**TASK TO COMPLETE**
Copy the listing out exactly as shown.
*** DATA Section Begins ***
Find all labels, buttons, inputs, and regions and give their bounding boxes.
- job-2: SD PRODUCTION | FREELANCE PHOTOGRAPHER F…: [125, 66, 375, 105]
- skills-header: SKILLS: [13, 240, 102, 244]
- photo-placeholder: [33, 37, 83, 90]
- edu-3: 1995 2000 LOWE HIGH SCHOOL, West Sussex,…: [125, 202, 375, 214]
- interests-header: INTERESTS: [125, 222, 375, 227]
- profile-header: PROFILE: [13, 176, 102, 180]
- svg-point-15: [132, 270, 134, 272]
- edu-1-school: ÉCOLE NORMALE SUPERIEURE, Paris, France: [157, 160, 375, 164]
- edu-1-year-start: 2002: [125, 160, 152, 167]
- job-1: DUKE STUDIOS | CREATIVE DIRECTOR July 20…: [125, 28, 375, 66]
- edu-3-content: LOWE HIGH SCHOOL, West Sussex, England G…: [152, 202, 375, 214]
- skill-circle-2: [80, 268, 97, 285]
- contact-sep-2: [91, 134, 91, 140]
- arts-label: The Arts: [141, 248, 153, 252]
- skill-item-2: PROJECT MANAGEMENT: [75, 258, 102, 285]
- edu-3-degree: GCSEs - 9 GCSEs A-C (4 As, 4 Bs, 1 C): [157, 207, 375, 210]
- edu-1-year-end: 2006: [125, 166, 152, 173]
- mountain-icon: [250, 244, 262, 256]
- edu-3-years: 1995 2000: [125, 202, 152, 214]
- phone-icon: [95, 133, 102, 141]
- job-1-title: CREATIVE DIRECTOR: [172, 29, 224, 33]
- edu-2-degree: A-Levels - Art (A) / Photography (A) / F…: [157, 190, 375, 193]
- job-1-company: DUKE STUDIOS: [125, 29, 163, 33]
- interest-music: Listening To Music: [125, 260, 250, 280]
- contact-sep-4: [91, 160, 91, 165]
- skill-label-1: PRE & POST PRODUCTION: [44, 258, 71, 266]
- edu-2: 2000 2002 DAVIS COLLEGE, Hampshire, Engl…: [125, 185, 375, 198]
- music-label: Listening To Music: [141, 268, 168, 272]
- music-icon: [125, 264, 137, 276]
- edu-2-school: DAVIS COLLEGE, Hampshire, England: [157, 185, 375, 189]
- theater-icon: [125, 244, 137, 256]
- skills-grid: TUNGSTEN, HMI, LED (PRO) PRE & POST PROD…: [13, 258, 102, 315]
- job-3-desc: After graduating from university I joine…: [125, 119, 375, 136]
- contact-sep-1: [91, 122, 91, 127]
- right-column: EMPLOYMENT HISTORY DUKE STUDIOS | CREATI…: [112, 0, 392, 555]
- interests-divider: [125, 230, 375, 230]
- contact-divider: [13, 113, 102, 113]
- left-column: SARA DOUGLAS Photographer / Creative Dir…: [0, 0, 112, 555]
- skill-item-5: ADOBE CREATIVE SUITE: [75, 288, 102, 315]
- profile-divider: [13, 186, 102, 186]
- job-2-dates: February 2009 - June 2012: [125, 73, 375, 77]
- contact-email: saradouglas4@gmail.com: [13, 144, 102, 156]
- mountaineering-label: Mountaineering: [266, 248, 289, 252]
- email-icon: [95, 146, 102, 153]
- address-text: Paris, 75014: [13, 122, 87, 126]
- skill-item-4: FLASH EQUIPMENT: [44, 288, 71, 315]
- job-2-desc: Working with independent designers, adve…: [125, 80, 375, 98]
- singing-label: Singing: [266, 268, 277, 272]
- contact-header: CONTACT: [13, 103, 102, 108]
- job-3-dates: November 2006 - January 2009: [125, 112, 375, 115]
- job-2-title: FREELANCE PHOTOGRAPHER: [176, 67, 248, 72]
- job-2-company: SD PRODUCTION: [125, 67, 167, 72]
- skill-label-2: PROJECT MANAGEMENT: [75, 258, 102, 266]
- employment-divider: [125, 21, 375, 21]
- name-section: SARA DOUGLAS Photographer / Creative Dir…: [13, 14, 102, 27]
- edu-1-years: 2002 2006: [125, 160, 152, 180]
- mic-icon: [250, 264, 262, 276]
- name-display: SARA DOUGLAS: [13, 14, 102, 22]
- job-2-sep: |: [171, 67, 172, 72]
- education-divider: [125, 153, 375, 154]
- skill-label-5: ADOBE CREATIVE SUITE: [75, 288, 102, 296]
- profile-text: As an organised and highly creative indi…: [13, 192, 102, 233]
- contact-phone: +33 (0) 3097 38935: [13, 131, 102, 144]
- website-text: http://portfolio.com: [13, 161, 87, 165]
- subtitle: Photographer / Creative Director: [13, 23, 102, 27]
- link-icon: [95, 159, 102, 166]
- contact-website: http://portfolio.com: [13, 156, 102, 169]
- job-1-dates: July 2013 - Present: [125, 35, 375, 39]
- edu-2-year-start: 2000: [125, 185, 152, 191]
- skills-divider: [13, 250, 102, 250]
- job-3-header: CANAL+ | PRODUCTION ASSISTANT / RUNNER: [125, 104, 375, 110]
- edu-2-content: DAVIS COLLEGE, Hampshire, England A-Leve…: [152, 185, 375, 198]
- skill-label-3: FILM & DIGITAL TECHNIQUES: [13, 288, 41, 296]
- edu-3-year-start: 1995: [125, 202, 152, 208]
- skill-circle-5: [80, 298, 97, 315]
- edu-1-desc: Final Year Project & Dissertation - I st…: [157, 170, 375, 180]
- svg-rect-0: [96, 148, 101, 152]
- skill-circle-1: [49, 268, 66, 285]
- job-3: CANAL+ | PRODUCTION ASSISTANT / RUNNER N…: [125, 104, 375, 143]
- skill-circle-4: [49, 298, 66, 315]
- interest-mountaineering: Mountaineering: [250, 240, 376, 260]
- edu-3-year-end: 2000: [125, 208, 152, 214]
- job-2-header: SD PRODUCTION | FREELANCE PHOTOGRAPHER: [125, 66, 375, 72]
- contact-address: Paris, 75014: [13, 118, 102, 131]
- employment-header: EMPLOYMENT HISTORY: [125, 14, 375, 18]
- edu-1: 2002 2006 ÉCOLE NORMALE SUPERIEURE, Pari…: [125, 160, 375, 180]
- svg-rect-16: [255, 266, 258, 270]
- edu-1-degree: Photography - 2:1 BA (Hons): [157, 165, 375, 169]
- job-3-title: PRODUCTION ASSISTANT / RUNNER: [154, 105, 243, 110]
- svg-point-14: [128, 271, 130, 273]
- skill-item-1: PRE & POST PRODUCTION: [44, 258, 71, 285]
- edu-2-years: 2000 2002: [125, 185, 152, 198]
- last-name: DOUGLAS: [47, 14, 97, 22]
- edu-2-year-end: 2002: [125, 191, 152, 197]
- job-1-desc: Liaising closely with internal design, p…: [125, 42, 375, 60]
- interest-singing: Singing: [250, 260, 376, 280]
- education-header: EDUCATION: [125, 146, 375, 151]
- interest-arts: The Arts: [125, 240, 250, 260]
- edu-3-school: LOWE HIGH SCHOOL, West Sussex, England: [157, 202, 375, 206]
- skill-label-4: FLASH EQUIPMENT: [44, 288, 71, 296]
*** DATA Section Ends ***
**SOLUTION**
Find all labels, buttons, inputs, and regions and give their bounding boxes.
- job-2: SD PRODUCTION | FREELANCE PHOTOGRAPHER F…: [125, 66, 375, 105]
- skills-header: SKILLS: [13, 240, 102, 244]
- photo-placeholder: [33, 37, 83, 90]
- edu-3: 1995 2000 LOWE HIGH SCHOOL, West Sussex,…: [125, 202, 375, 214]
- interests-header: INTERESTS: [125, 222, 375, 227]
- profile-header: PROFILE: [13, 176, 102, 180]
- svg-point-15: [132, 270, 134, 272]
- edu-1-school: ÉCOLE NORMALE SUPERIEURE, Paris, France: [157, 160, 375, 164]
- edu-1-year-start: 2002: [125, 160, 152, 167]
- job-1: DUKE STUDIOS | CREATIVE DIRECTOR July 20…: [125, 28, 375, 66]
- edu-3-content: LOWE HIGH SCHOOL, West Sussex, England G…: [152, 202, 375, 214]
- skill-circle-2: [80, 268, 97, 285]
- contact-sep-2: [91, 134, 91, 140]
- arts-label: The Arts: [141, 248, 153, 252]
- skill-item-2: PROJECT MANAGEMENT: [75, 258, 102, 285]
- edu-3-degree: GCSEs - 9 GCSEs A-C (4 As, 4 Bs, 1 C): [157, 207, 375, 210]
- edu-1-year-end: 2006: [125, 166, 152, 173]
- mountain-icon: [250, 244, 262, 256]
- edu-3-years: 1995 2000: [125, 202, 152, 214]
- phone-icon: [95, 133, 102, 141]
- job-1-title: CREATIVE DIRECTOR: [172, 29, 224, 33]
- edu-2-degree: A-Levels - Art (A) / Photography (A) / F…: [157, 190, 375, 193]
- job-1-company: DUKE STUDIOS: [125, 29, 163, 33]
- interest-music: Listening To Music: [125, 260, 250, 280]
- contact-sep-4: [91, 160, 91, 165]
- skill-label-1: PRE & POST PRODUCTION: [44, 258, 71, 266]
- edu-2: 2000 2002 DAVIS COLLEGE, Hampshire, Engl…: [125, 185, 375, 198]
- music-label: Listening To Music: [141, 268, 168, 272]
- music-icon: [125, 264, 137, 276]
- edu-2-school: DAVIS COLLEGE, Hampshire, England: [157, 185, 375, 189]
- theater-icon: [125, 244, 137, 256]
- skills-grid: TUNGSTEN, HMI, LED (PRO) PRE & POST PROD…: [13, 258, 102, 315]
- job-3-desc: After graduating from university I joine…: [125, 119, 375, 136]
- contact-sep-1: [91, 122, 91, 127]
- right-column: EMPLOYMENT HISTORY DUKE STUDIOS | CREATI…: [112, 0, 392, 555]
- interests-divider: [125, 230, 375, 230]
- contact-divider: [13, 113, 102, 113]
- left-column: SARA DOUGLAS Photographer / Creative Dir…: [0, 0, 112, 555]
- skill-item-5: ADOBE CREATIVE SUITE: [75, 288, 102, 315]
- profile-divider: [13, 186, 102, 186]
- job-2-dates: February 2009 - June 2012: [125, 73, 375, 77]
- contact-email: saradouglas4@gmail.com: [13, 144, 102, 156]
- mountaineering-label: Mountaineering: [266, 248, 289, 252]
- email-icon: [95, 146, 102, 153]
- address-text: Paris, 75014: [13, 122, 87, 126]
- skill-item-4: FLASH EQUIPMENT: [44, 288, 71, 315]
- job-2-desc: Working with independent designers, adve…: [125, 80, 375, 98]
- singing-label: Singing: [266, 268, 277, 272]
- contact-header: CONTACT: [13, 103, 102, 108]
- job-3-dates: November 2006 - January 2009: [125, 112, 375, 115]
- job-2-title: FREELANCE PHOTOGRAPHER: [176, 67, 248, 72]
- job-2-company: SD PRODUCTION: [125, 67, 167, 72]
- skill-label-2: PROJECT MANAGEMENT: [75, 258, 102, 266]
- employment-divider: [125, 21, 375, 21]
- name-section: SARA DOUGLAS Photographer / Creative Dir…: [13, 14, 102, 27]
- edu-1-years: 2002 2006: [125, 160, 152, 180]
- mic-icon: [250, 264, 262, 276]
- name-display: SARA DOUGLAS: [13, 14, 102, 22]
- job-2-sep: |: [171, 67, 172, 72]
- education-divider: [125, 153, 375, 154]
- skill-label-5: ADOBE CREATIVE SUITE: [75, 288, 102, 296]
- profile-text: As an organised and highly creative indi…: [13, 192, 102, 233]
- contact-phone: +33 (0) 3097 38935: [13, 131, 102, 144]
- website-text: http://portfolio.com: [13, 161, 87, 165]
- subtitle: Photographer / Creative Director: [13, 23, 102, 27]
- link-icon: [95, 159, 102, 166]
- contact-website: http://portfolio.com: [13, 156, 102, 169]
- job-1-dates: July 2013 - Present: [125, 35, 375, 39]
- edu-2-year-start: 2000: [125, 185, 152, 191]
- skills-divider: [13, 250, 102, 250]
- job-3-header: CANAL+ | PRODUCTION ASSISTANT / RUNNER: [125, 104, 375, 110]
- edu-2-content: DAVIS COLLEGE, Hampshire, England A-Leve…: [152, 185, 375, 198]
- skill-label-3: FILM & DIGITAL TECHNIQUES: [13, 288, 41, 296]
- edu-3-year-start: 1995: [125, 202, 152, 208]
- skill-circle-5: [80, 298, 97, 315]
- edu-1-desc: Final Year Project & Dissertation - I st…: [157, 170, 375, 180]
- svg-rect-0: [96, 148, 101, 152]
- skill-circle-1: [49, 268, 66, 285]
- job-3: CANAL+ | PRODUCTION ASSISTANT / RUNNER N…: [125, 104, 375, 143]
- skill-circle-4: [49, 298, 66, 315]
- interest-mountaineering: Mountaineering: [250, 240, 376, 260]
- edu-3-year-end: 2000: [125, 208, 152, 214]
- job-2-header: SD PRODUCTION | FREELANCE PHOTOGRAPHER: [125, 66, 375, 72]
- contact-address: Paris, 75014: [13, 118, 102, 131]
- employment-header: EMPLOYMENT HISTORY: [125, 14, 375, 18]
- edu-1: 2002 2006 ÉCOLE NORMALE SUPERIEURE, Pari…: [125, 160, 375, 180]
- svg-rect-16: [255, 266, 258, 270]
- edu-1-degree: Photography - 2:1 BA (Hons): [157, 165, 375, 169]
- job-3-title: PRODUCTION ASSISTANT / RUNNER: [154, 105, 243, 110]
- svg-point-14: [128, 271, 130, 273]
- skill-item-1: PRE & POST PRODUCTION: [44, 258, 71, 285]
- edu-2-years: 2000 2002: [125, 185, 152, 198]
- last-name: DOUGLAS: [47, 14, 97, 22]
- edu-2-year-end: 2002: [125, 191, 152, 197]
- job-1-desc: Liaising closely with internal design, p…: [125, 42, 375, 60]
- interest-singing: Singing: [250, 260, 376, 280]
- education-header: EDUCATION: [125, 146, 375, 151]
- interest-arts: The Arts: [125, 240, 250, 260]
- edu-3-school: LOWE HIGH SCHOOL, West Sussex, England: [157, 202, 375, 206]
- skill-label-4: FLASH EQUIPMENT: [44, 288, 71, 296]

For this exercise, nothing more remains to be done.